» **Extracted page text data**
------

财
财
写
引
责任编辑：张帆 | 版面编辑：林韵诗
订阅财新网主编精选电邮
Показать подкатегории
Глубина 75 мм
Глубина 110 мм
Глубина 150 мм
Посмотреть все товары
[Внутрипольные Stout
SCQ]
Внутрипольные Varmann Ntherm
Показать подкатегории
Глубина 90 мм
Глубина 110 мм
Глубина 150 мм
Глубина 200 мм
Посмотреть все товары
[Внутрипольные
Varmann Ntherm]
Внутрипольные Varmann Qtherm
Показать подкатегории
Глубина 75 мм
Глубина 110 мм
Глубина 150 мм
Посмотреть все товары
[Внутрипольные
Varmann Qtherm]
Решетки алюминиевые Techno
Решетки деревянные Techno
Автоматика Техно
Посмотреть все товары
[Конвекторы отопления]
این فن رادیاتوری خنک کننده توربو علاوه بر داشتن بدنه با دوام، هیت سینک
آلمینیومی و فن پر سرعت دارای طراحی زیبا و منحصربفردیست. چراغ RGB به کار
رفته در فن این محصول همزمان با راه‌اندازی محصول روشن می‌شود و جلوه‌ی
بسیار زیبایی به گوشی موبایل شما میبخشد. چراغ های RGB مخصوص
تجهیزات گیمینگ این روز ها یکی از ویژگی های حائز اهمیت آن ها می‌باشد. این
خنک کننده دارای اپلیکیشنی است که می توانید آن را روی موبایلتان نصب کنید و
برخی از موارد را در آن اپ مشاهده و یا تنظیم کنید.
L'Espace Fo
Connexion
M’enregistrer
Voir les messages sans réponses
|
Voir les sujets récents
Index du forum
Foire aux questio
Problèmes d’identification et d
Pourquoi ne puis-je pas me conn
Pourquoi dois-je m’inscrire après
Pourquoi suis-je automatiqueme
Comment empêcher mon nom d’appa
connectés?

------

» **Exercise**
Word for word, restate the entries from the first line to the line that has "Внутрипольные Varmann Qtherm", both included, and nothing else.

» **Written response**
财
财
写
引
责任编辑：张帆 | 版面编辑：林韵诗
订阅财新网主编精选电邮
Показать подкатегории
Глубина 75 мм
Глубина 110 мм
Глубина 150 мм
Посмотреть все товары
[Внутрипольные Stout
SCQ]
Внутрипольные Varmann Ntherm
Показать подкатегории
Глубина 90 мм
Глубина 110 мм
Глубина 150 мм
Глубина 200 мм
Посмотреть все товары
[Внутрипольные
Varmann Ntherm]
Внутрипольные Varmann Qtherm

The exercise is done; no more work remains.